As you know, House Republicans said yesterday that they will move foward with a bill that would pay for an extension of low student loan rates with money from the Prevention and Public Health Fund, a portion of the health reform law. So what’s the next move for Dems?
This statement, released last night by Harry Reid’s office, suggests Dems are going to crank up the brinkmanship further:
“Democrats are opposed to shortchanging an important program that supports crucial efforts to prevent disease and protect against public health emergencies just so Republicans can continue protecting millionaire tax dodgers. The best way to pay for legislation that will keep student loan interest rates from doubling is to close a tax loophole that allows wealthy individuals to avoid paying the same income taxes that middle-class Americans pay.”

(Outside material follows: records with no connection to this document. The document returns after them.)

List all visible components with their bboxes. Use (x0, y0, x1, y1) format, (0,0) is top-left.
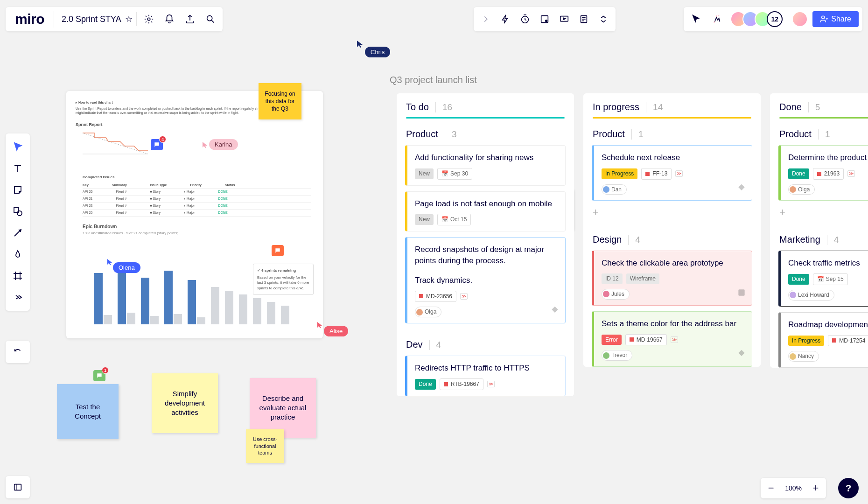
note-icon[interactable] (574, 11, 593, 28)
cursor-alise: Alise (324, 326, 348, 336)
zoom-in-button[interactable]: + (807, 480, 824, 497)
sprint-report-card[interactable]: ▸ How to read this chart Use the Sprint … (66, 91, 323, 338)
card-https-redirect[interactable]: Redirects HTTP traffic to HTTPS DoneRTB-… (405, 356, 566, 396)
comment-badge: 4 (159, 136, 166, 143)
epic-bar-chart (94, 236, 262, 324)
add-card-button[interactable]: + (593, 206, 604, 218)
card-record-snapshots[interactable]: Record snapshots of design at major poin… (405, 237, 566, 323)
kanban-col-todo: To do16 Product3 Add functionality for s… (397, 93, 574, 504)
col-todo-name: To do (406, 102, 429, 112)
avatars[interactable]: 12 (730, 11, 783, 27)
more-tools[interactable] (8, 287, 27, 308)
cursor-olena: Olena (113, 262, 140, 273)
export-icon[interactable] (182, 11, 198, 28)
help-button[interactable]: ? (838, 478, 859, 498)
card-roadmap[interactable]: Roadmap development In ProgressMD-17254 … (778, 312, 868, 368)
card-customer-support[interactable]: Determine the product customer support D… (778, 145, 868, 201)
line-tool[interactable] (8, 222, 27, 244)
cursor-icon (202, 141, 208, 150)
current-user-avatar[interactable] (792, 11, 808, 27)
epic-tooltip: ✓ 6 sprints remaining Based on your velo… (253, 264, 314, 295)
avatar-count[interactable]: 12 (767, 11, 783, 27)
bell-icon[interactable] (161, 11, 178, 28)
svg-point-14 (17, 211, 22, 216)
board-title[interactable]: 2.0 Sprint STYA (62, 14, 121, 24)
star-icon[interactable]: ☆ (125, 14, 133, 24)
select-tool[interactable] (8, 136, 27, 158)
col-todo-count: 16 (435, 102, 452, 112)
group-product: Product (406, 129, 438, 140)
undo-button[interactable] (6, 341, 30, 363)
comment-icon[interactable] (272, 245, 284, 256)
more-apps-icon[interactable] (594, 11, 613, 28)
toolbar (6, 133, 30, 311)
cursor-icon[interactable] (687, 11, 704, 28)
header-collab: 12 Share (684, 7, 862, 31)
canvas[interactable]: ▸ How to read this chart Use the Sprint … (0, 0, 868, 504)
sticky-tool[interactable] (8, 179, 27, 201)
search-icon[interactable] (202, 11, 219, 28)
sprint-report-title: Sprint Report (76, 122, 314, 127)
svg-point-6 (546, 20, 547, 22)
timer-icon[interactable] (516, 11, 534, 28)
comment-icon[interactable]: 4 (151, 139, 163, 150)
panel-toggle[interactable] (6, 476, 30, 498)
zoom-value[interactable]: 100% (782, 484, 805, 492)
cursor-karina: Karina (209, 139, 238, 150)
completed-issues-label: Completed Issues (83, 175, 114, 179)
add-card-button[interactable]: + (779, 206, 791, 218)
shape-tool[interactable] (8, 201, 27, 222)
card-clickable-prototype[interactable]: Check the clickable area prototype ID 12… (592, 251, 752, 305)
header-left: miro 2.0 Sprint STYA ☆ (6, 7, 223, 31)
cursor-icon (316, 321, 323, 330)
col-prog-name: In progress (593, 102, 639, 112)
text-tool[interactable] (8, 158, 27, 179)
sticky-test-concept[interactable]: Test the Concept (57, 384, 119, 439)
group-dev: Dev (406, 339, 423, 350)
col-done-name: Done (779, 102, 802, 112)
sticky-simplify[interactable]: Simplify development activities (152, 373, 218, 433)
comment-badge: 1 (102, 367, 109, 374)
group-marketing: Marketing (779, 234, 820, 245)
col-prog-count: 14 (646, 102, 663, 112)
frame-tool[interactable] (8, 265, 27, 287)
sticky-crossfunc[interactable]: Use cross-functional teams (246, 429, 284, 463)
sticky-focus[interactable]: Focusing on this data for the Q3 (259, 83, 301, 119)
present-icon[interactable] (555, 11, 574, 28)
kanban-col-progress: In progress14 Product1 Schedule next rel… (583, 93, 761, 504)
jira-icon (550, 306, 560, 318)
card-add-functionality[interactable]: Add functionality for sharing news New📅 … (405, 145, 566, 186)
sticky-describe[interactable]: Describe and evaluate actual practice (250, 378, 316, 438)
cursor-icon (356, 40, 364, 50)
zoom-controls: − 100% + (761, 478, 826, 498)
group-design: Design (593, 234, 622, 245)
card-page-load[interactable]: Page load is not fast enough on mobile N… (405, 191, 566, 232)
cursor-icon (106, 258, 113, 267)
issue-table: KeySummaryIssue TypePriorityStatus API-2… (83, 182, 311, 217)
svg-line-3 (211, 20, 214, 22)
card-traffic-metrics[interactable]: Check traffic metrics Done📅 Sep 15 Lexi … (778, 251, 868, 306)
header-apps (474, 7, 616, 31)
card-schedule-release[interactable]: Schedule next release In ProgressFF-13≫ … (592, 145, 752, 201)
reactions-icon[interactable] (709, 11, 726, 28)
svg-point-2 (207, 16, 212, 21)
burndown-chart (83, 128, 148, 161)
col-done-count: 5 (808, 102, 820, 112)
voting-icon[interactable] (535, 11, 554, 28)
chevron-right-icon[interactable] (476, 11, 495, 28)
pen-tool[interactable] (8, 244, 27, 265)
epic-burndown-title: Epic Burndown (83, 224, 117, 229)
bolt-icon[interactable] (496, 11, 515, 28)
card-theme-color[interactable]: Sets a theme color for the address bar E… (592, 311, 752, 367)
settings-icon[interactable] (140, 11, 157, 28)
svg-rect-21 (14, 484, 21, 490)
share-button[interactable]: Share (812, 11, 859, 27)
comment-icon[interactable]: 1 (93, 370, 105, 381)
jira-icon (737, 183, 746, 196)
zoom-out-button[interactable]: − (763, 480, 779, 497)
miro-logo[interactable]: miro (9, 11, 50, 27)
report-howto: How to read this chart (78, 101, 113, 104)
svg-marker-8 (563, 18, 566, 20)
cursor-chris: Chris (365, 47, 390, 57)
epic-sub: 13% unestimated issues · 9 of 21 complet… (83, 231, 178, 235)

This is a reference to paying for the student loan extension by “preventing some business owners from sheltering their income from Medicare and Social Security taxes,” as the New York Times puts it today.
If the goal here is to demonstrate that Republicans prioritize low taxes for the rich over investing in the young, this may do the trick nicely. Obama is expected to continue his public pressure on Republicans to extend the low rates, and if he incorporates this new pay-for into his pitch, the stark contrast in priorities the Dem campaign is designed to heighten will only intensify.

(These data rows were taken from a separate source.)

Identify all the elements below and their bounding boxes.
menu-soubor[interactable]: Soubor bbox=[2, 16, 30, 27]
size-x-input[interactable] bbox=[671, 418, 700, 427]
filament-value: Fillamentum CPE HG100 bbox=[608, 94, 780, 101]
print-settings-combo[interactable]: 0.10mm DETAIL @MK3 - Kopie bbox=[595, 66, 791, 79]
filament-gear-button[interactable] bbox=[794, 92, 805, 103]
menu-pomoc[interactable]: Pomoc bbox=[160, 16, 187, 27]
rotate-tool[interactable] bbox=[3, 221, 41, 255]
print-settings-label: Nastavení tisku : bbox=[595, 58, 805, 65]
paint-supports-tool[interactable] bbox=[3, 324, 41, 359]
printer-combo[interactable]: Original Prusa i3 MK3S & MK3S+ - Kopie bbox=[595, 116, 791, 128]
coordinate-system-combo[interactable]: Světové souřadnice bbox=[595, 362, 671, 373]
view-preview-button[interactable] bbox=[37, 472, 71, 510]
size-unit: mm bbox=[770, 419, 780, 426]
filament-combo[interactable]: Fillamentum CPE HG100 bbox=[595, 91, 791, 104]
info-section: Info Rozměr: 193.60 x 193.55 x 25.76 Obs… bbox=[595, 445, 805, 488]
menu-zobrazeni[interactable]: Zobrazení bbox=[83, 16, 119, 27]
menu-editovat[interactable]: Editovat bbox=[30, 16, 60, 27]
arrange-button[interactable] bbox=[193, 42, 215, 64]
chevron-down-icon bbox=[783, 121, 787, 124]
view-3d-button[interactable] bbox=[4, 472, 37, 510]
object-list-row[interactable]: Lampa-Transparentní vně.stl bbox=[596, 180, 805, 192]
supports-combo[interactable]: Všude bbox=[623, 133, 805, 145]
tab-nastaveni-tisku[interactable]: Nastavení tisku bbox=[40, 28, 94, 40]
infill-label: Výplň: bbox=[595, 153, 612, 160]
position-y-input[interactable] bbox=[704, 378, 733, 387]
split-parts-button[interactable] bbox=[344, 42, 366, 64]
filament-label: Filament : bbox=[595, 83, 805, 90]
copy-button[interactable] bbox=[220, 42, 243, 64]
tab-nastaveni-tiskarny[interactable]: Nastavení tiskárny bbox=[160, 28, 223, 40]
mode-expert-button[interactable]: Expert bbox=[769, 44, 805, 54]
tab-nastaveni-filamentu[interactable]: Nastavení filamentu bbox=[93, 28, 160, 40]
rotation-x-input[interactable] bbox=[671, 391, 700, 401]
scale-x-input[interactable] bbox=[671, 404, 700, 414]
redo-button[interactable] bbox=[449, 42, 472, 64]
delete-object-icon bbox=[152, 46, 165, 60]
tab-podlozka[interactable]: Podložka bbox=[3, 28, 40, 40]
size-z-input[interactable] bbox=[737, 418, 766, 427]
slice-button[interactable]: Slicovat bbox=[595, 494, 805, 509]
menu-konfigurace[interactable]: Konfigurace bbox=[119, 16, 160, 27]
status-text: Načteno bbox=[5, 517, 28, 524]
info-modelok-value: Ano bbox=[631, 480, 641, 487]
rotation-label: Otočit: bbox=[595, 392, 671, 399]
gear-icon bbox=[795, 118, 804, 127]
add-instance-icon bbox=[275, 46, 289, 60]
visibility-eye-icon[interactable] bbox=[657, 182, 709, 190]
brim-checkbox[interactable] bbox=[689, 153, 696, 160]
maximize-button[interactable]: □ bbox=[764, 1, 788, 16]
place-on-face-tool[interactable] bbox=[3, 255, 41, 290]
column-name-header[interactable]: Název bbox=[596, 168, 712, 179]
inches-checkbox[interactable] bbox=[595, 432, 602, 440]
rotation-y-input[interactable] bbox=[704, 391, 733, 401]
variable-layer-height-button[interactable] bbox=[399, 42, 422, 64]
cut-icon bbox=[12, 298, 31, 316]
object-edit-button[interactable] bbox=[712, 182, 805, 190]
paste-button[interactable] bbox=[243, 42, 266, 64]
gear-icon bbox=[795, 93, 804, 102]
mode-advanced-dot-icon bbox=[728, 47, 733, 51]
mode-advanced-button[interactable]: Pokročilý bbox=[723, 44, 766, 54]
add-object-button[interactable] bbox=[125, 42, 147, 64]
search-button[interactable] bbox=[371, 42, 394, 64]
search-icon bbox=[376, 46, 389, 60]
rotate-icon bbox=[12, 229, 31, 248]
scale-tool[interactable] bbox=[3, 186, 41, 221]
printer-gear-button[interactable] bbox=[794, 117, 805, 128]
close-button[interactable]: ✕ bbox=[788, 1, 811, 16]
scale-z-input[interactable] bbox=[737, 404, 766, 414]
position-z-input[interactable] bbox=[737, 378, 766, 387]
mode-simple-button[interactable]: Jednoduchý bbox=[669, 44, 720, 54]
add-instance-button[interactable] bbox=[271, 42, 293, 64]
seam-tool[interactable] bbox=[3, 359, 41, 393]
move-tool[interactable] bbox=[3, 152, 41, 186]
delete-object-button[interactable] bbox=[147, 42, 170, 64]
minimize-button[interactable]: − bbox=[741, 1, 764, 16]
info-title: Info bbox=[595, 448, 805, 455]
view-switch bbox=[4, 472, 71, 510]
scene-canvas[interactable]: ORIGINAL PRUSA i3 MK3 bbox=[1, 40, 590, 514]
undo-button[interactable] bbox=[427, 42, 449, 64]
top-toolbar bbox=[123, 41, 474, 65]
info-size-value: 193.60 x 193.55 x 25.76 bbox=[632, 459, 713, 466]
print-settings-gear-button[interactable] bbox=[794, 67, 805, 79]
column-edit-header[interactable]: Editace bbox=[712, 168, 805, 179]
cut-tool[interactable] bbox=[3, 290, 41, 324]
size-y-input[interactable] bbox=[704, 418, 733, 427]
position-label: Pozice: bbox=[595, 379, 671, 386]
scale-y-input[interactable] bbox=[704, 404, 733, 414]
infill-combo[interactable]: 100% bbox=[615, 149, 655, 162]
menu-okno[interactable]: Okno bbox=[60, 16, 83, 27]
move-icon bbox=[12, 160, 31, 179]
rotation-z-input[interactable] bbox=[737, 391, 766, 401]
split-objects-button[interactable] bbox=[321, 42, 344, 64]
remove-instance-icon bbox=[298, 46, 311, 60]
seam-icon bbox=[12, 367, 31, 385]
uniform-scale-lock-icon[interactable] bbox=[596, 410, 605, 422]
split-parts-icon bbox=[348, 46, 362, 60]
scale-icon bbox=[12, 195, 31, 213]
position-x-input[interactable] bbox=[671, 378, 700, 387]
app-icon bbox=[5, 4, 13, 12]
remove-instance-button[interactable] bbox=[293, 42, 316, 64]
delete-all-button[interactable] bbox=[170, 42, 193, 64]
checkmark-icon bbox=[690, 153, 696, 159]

* Biden to accuse Romney of banking on “collective amnesia”: From the excerpts of the speech Biden is set to deliver today:
If you are looking for a bumper sticker to sum up how President Obama has handled what we inherited, it’s pretty simple: Osama bin Laden is dead and General Motors is alive...

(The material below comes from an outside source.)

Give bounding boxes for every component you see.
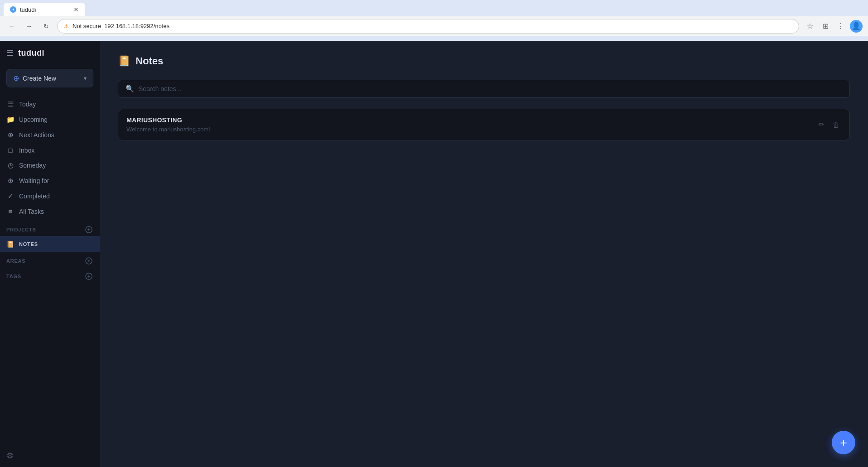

Governor Romney’s national security policy would return us to the past we have worked so hard to move beyond. In this regard, it is no different than what Governor Romney has proposed for our economy — taking us back to the failed policies that got us into the mess President Obama has dug us out of...
Governor Romney is counting on our collective amnesia.
As I’ve been saying (along with Steve Benen and Paul Krugman), Romney’s chances of defeating Obama depend heavily on whether he can seduce the American people into forgetting about the magnitude of the mess Obama inherited. It looks like Biden today will broaden the message about the scale of the challenges Obama took on beyond the economy and into the realm of foreign policy.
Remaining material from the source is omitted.